**Work instruction**
Every line in the data below from the one containing "juridiques et des fondateurs de scale-up." down to the one containing "processus de décision.", both included, must be retyped exactly; no other line is to appear.

-=-=-=-=-

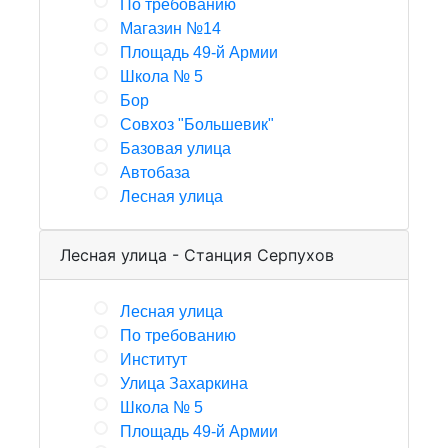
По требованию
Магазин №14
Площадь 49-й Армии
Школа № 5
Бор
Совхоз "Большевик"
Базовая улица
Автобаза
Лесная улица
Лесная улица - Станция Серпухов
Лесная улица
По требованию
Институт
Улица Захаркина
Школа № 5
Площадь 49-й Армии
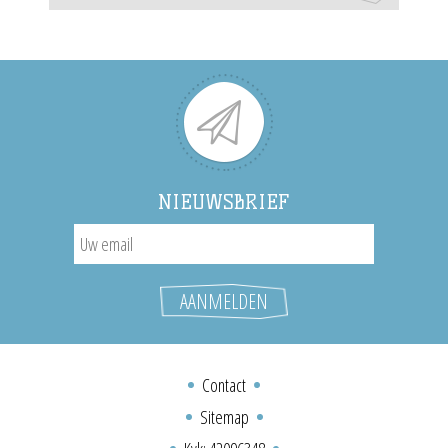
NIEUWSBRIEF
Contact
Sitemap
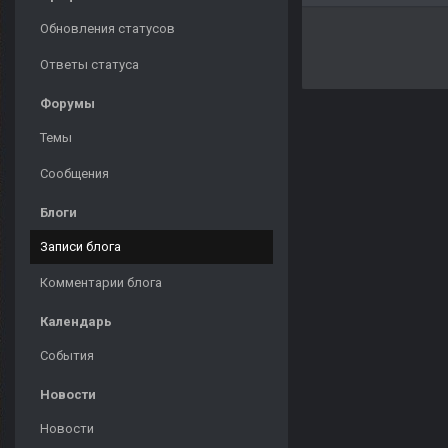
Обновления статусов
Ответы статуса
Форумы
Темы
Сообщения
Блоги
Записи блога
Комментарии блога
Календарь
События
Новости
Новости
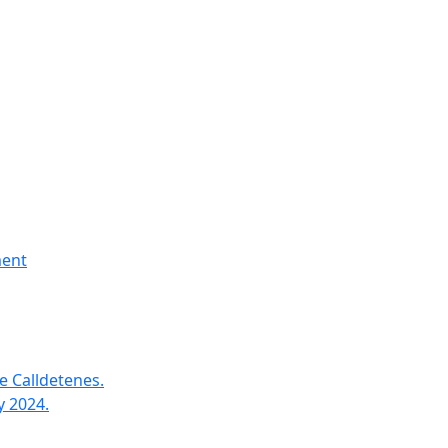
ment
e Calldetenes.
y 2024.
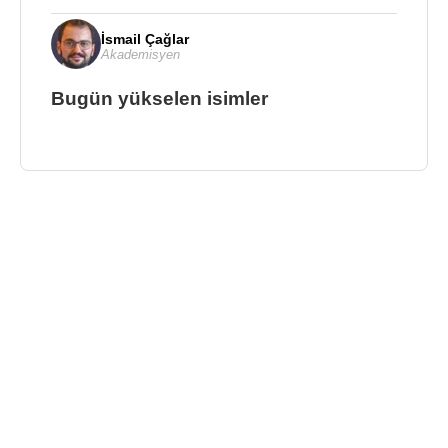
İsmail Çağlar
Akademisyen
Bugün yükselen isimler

-=-=-=-=-

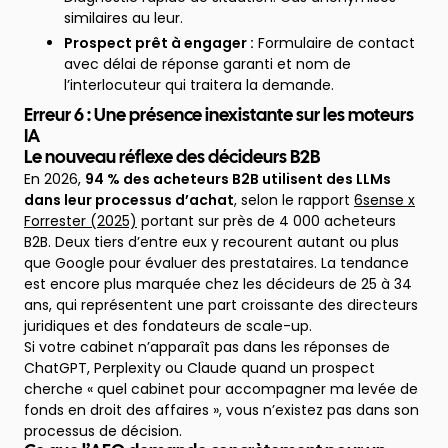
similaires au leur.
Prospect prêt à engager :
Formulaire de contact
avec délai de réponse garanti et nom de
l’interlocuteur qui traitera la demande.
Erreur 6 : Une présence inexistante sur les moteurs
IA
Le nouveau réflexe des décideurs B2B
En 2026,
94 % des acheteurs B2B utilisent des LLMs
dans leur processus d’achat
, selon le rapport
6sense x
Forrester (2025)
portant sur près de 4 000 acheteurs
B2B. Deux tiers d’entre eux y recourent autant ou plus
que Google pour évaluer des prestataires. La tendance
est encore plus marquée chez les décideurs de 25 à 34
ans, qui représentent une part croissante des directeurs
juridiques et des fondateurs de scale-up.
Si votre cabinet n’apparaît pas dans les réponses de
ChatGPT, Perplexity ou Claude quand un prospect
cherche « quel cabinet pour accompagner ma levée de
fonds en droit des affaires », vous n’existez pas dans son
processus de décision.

-=-=-=-=-

**Solved problem**
juridiques et des fondateurs de scale-up.
Si votre cabinet n’apparaît pas dans les réponses de
ChatGPT, Perplexity ou Claude quand un prospect
cherche « quel cabinet pour accompagner ma levée de
fonds en droit des affaires », vous n’existez pas dans son
processus de décision.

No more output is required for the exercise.